**Records supplied:**

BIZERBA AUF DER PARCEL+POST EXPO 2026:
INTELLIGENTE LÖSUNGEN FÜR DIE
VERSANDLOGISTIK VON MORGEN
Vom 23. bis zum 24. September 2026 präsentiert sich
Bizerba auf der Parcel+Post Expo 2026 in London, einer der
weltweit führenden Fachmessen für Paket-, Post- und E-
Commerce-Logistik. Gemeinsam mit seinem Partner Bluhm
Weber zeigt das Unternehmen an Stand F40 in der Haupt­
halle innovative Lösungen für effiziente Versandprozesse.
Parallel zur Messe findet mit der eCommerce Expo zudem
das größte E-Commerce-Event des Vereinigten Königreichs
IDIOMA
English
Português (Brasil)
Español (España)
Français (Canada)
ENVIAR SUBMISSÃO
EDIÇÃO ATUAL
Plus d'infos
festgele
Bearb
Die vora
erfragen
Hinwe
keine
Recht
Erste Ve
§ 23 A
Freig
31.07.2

---

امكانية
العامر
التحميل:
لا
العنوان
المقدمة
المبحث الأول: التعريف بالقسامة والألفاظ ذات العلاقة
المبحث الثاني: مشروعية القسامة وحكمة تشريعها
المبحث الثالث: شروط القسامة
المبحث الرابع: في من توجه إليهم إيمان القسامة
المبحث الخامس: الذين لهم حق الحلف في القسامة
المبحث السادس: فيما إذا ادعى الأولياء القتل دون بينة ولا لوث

---

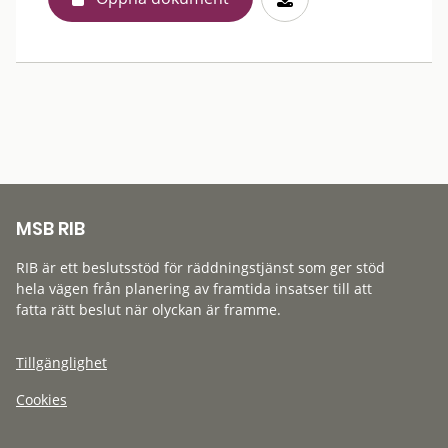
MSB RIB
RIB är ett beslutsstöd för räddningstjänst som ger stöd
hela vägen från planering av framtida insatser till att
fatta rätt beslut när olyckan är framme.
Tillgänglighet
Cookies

**The task:**
Scan the entries for lines with the word "المبحث". The number of such lines is the whole answer.

**Result below:**
6